Among the lines below, keep only those from the one containing "provide the best" through the one containing "Our Purpose", and reproduce them exactly.

[[ Extracted records open ]]

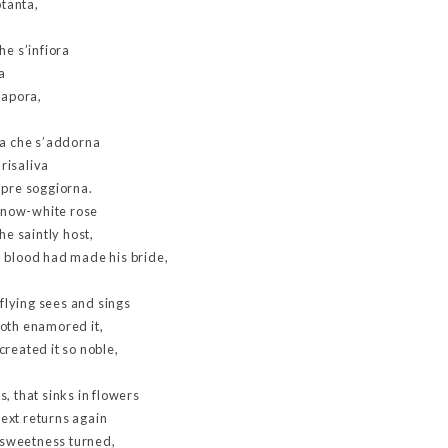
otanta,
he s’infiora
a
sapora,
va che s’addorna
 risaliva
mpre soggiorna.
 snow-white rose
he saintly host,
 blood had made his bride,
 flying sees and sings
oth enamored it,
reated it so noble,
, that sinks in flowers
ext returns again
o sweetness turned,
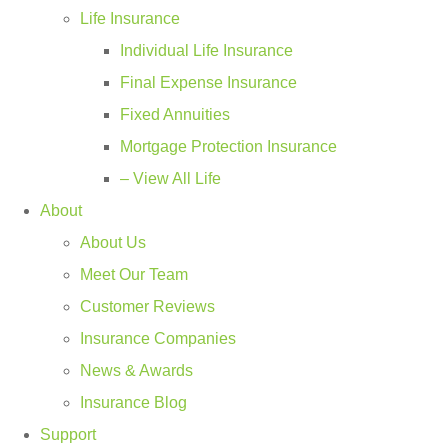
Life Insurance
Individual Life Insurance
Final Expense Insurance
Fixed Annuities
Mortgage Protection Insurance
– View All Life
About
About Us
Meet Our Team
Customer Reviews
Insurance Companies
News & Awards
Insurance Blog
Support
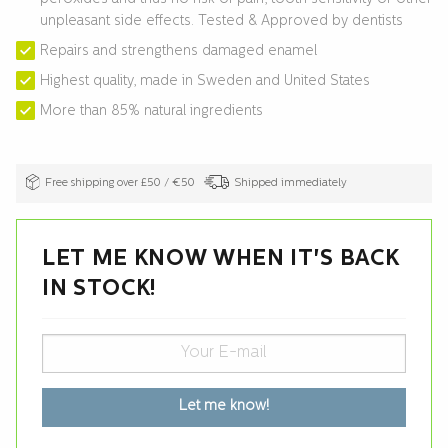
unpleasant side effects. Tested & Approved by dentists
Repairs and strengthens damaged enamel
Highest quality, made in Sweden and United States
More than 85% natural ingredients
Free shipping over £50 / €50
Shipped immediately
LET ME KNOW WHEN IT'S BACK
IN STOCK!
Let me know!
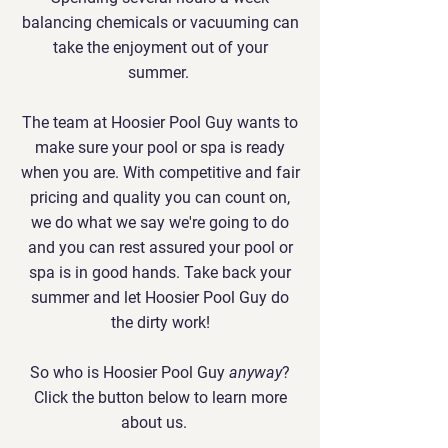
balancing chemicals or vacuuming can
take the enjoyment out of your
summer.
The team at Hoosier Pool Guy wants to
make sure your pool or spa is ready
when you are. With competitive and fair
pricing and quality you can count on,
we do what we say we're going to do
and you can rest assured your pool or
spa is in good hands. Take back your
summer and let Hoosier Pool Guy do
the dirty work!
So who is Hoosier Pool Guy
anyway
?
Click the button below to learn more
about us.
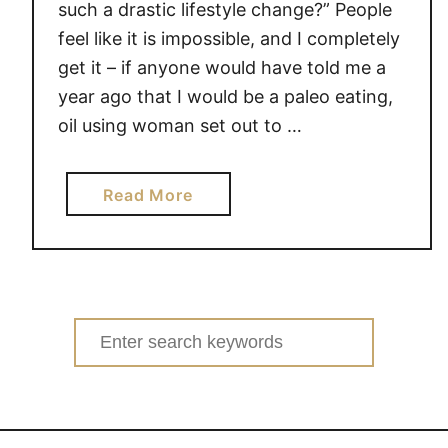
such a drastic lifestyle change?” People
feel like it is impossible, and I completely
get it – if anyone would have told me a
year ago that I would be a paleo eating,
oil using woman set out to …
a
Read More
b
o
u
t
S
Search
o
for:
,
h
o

[[ Extracted records closed ]]
[[ Extracted records open ]]

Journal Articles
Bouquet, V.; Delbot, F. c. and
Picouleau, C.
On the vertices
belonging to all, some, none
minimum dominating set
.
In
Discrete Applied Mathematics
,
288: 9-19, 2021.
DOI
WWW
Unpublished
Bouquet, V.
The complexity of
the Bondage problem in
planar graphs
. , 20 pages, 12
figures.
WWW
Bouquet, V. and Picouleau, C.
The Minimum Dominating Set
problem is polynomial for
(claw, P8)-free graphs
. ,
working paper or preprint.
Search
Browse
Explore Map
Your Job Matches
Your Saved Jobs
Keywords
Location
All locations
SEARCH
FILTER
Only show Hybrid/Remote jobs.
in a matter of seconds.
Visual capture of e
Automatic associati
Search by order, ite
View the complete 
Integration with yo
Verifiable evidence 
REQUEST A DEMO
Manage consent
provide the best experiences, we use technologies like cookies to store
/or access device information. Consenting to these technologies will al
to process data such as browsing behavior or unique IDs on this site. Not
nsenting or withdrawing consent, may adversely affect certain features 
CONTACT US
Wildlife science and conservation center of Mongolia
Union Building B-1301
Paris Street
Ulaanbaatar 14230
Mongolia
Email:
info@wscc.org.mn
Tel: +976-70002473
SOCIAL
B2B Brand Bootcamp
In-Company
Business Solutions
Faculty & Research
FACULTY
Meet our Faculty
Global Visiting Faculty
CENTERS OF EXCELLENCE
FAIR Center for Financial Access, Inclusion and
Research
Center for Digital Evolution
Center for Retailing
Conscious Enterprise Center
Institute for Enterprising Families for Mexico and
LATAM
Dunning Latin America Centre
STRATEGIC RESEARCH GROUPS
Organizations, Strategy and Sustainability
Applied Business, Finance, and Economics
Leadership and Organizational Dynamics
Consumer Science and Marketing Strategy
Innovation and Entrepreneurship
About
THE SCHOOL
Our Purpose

[[ Extracted records closed ]]
[[ Extracted records open ]]

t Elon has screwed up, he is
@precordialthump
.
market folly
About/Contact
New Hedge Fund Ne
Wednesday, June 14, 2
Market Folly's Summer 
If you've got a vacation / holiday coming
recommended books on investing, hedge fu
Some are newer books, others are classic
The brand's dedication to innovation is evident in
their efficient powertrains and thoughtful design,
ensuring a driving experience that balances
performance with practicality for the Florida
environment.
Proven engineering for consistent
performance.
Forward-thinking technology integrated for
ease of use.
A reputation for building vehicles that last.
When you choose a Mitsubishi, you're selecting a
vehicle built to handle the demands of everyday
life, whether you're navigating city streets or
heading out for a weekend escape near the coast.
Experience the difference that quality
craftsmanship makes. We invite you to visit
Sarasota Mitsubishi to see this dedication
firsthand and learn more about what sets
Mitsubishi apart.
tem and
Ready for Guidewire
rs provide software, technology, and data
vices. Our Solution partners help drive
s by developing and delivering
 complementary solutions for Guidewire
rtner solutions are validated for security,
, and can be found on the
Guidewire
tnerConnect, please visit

[[ Extracted records closed ]]

-- Solution for this problem --
provide the best experiences, we use technologies like cookies to store
/or access device information. Consenting to these technologies will al
to process data such as browsing behavior or unique IDs on this site. Not
nsenting or withdrawing consent, may adversely affect certain features 
CONTACT US
Wildlife science and conservation center of Mongolia
Union Building B-1301
Paris Street
Ulaanbaatar 14230
Mongolia
Email:
info@wscc.org.mn
Tel: +976-70002473
SOCIAL
B2B Brand Bootcamp
In-Company
Business Solutions
Faculty & Research
FACULTY
Meet our Faculty
Global Visiting Faculty
CENTERS OF EXCELLENCE
FAIR Center for Financial Access, Inclusion and
Research
Center for Digital Evolution
Center for Retailing
Conscious Enterprise Center
Institute for Enterprising Families for Mexico and
LATAM
Dunning Latin America Centre
STRATEGIC RESEARCH GROUPS
Organizations, Strategy and Sustainability
Applied Business, Finance, and Economics
Leadership and Organizational Dynamics
Consumer Science and Marketing Strategy
Innovation and Entrepreneurship
About
THE SCHOOL
Our Purpose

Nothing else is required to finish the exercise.